* _MATERIAL PROVIDED_:
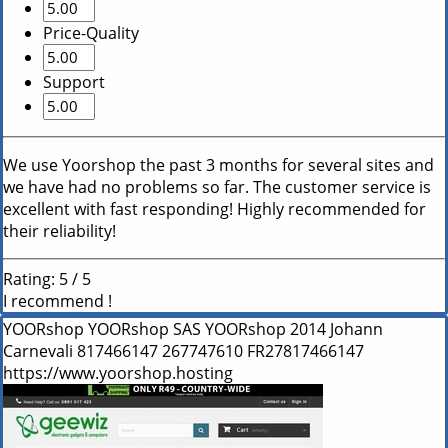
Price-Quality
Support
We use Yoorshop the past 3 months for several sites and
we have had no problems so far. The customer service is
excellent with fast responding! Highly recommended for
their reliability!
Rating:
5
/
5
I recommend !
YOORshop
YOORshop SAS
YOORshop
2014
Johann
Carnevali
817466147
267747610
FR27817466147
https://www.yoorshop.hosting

==

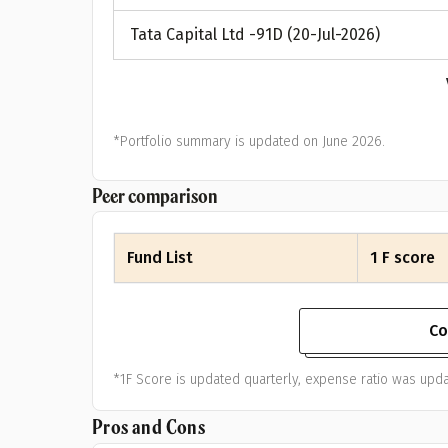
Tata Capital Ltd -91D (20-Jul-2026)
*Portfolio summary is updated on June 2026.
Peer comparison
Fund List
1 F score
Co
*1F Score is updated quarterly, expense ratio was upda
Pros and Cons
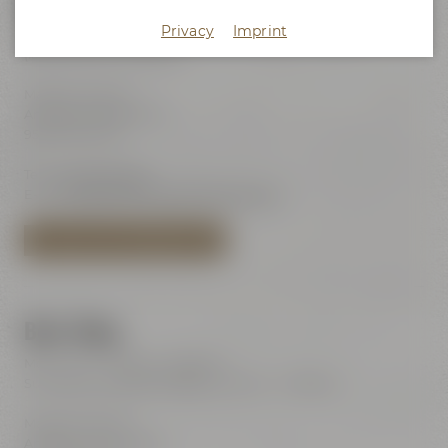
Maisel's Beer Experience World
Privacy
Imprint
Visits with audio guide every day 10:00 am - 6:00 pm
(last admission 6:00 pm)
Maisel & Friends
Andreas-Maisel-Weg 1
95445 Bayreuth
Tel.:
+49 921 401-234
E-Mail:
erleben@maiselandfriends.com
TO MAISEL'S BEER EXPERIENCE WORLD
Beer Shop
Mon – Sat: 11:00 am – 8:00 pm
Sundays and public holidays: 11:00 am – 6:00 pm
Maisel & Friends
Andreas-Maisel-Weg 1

* _EXERCISE PROMPT_: Where a line in the listing above includes the string "with", copy that line.

* _EXERCISE RESULT_:
excellent with fast responding! Highly recommended for
Visits with audio guide every day 10:00 am - 6:00 pm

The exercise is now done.